Malaysia–Uruguay relations
- Malaysia: Uruguay

= Malaysia–Uruguay relations =

Malaysia–Uruguay relations are foreign relations between Malaysia and Uruguay. Malaysia has an embassy in Buenos Aires, Argentina (with the ambassador being concurrent to Uruguay), while Uruguay has an embassy in Kuala Lumpur. Both countries are full members of the Cairns Group and of the Group of 77.

==History==
Both countries established diplomatic relations on 5 January, 1988.

== Economic relations ==
Both countries have subscribed a bilateral trade agreement. Trade between both countries is being promoted. In 2007, the Malaysian Deputy Minister of International Trade and Industry Ng Lip Yong visited Uruguay. The same year, Uruguayan President Tabaré Vázquez made a visit to Kuala Lumpur to announce their intention to increase economic ties. An agreement of promotion and protection of investments have been signed between the two countries. Uruguay buys natural rubber from Malaysia and sells commodities, especially maize to the latter.

== Incident ==
=== Missing Malaysian jet fighter engines ===
In May 2008, two J85-GE-21 engines that power the Northrop F-5E Tiger II fighter jets belonging to the Royal Malaysian Air Force (RMAF) were reported missing. The jet engines belonged to the 12th Squadron (Scorpion) based in Butterworth. Further investigation led to the arrest of two RMAF personnel and a civilian contractor were charged in connection with the theft and disposal of both engines on 6 January 2010. On 5 February 2010, Attorney General of Malaysia revealed that the two missing engines had been found in Uruguay with the help of the Government of Uruguay and the Malaysian government is proceeding with the necessary measures to secure their return.
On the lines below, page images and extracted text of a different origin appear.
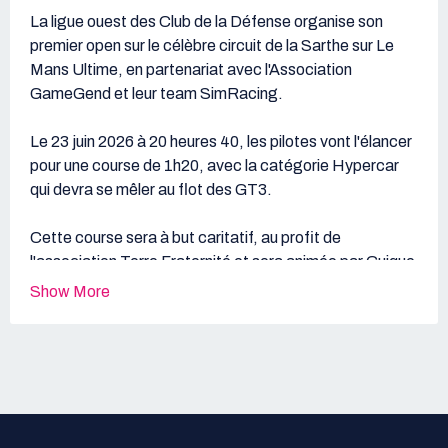
La ligue ouest des Club de la Défense organise son
premier open sur le célèbre circuit de la Sarthe sur Le
Mans Ultime, en partenariat avec l'Association
GameGend et leur team SimRacing.
Le 23 juin 2026 à 20 heures 40, les pilotes vont l'élancer
pour une course de 1h20, avec la catégorie Hypercar
qui devra se mêler au flot des GT3.
Cette course sera à but caritatif, au profit de
l'association Terre Fraternité et sera animée par Guique
sur sa chaine Twitch
https://www.twitch.tv/guique_live
Show More
Des lots seront offerts aux vainqueurs de chaque
catégorie, à savoir :
- 1 stage de pilote au vainqueurs
- 1 bon d'achat de 100€ en matériel esport
- 1 bon d'achat de 50€ en matériel esport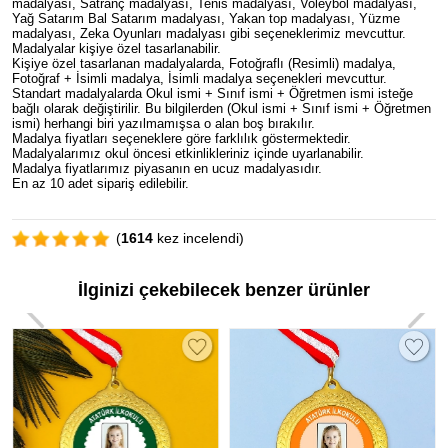
madalyası, Satranç madalyası, Tenis madalyası, Voleybol madalyası,
Yağ Satarım Bal Satarım madalyası, Yakan top madalyası, Yüzme
madalyası, Zeka Oyunları madalyası gibi seçeneklerimiz mevcuttur.
Madalyalar kişiye özel tasarlanabilir.
Kişiye özel tasarlanan madalyalarda, Fotoğraflı (Resimli) madalya,
Fotoğraf + İsimli madalya, İsimli madalya seçenekleri mevcuttur.
Standart madalyalarda Okul ismi + Sınıf ismi + Öğretmen ismi isteğe
bağlı olarak değiştirilir. Bu bilgilerden (Okul ismi + Sınıf ismi + Öğretmen
ismi) herhangi biri yazılmamışsa o alan boş bırakılır.
Madalya fiyatları seçeneklere göre farklılık göstermektedir.
Madalyalarımız okul öncesi etkinlikleriniz içinde uyarlanabilir.
Madalya fiyatlarımız piyasanın en ucuz madalyasıdır.
En az 10 adet sipariş edilebilir.
(
1614
kez incelendi)
İlginizi çekebilecek benzer ürünler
Investigations showed that the engines were taken out of the RMAF base between 20 December 2007 to 1 January 2008 before being sent to a warehouse in Subang Jaya to be shipped out of Malaysia to South America.
== Resident diplomatic missions ==
- Malaysia is accredited to Uruguay from its embassy in Buenos Aires, Argentina.
- Uruguay has an embassy in Kuala Lumpur.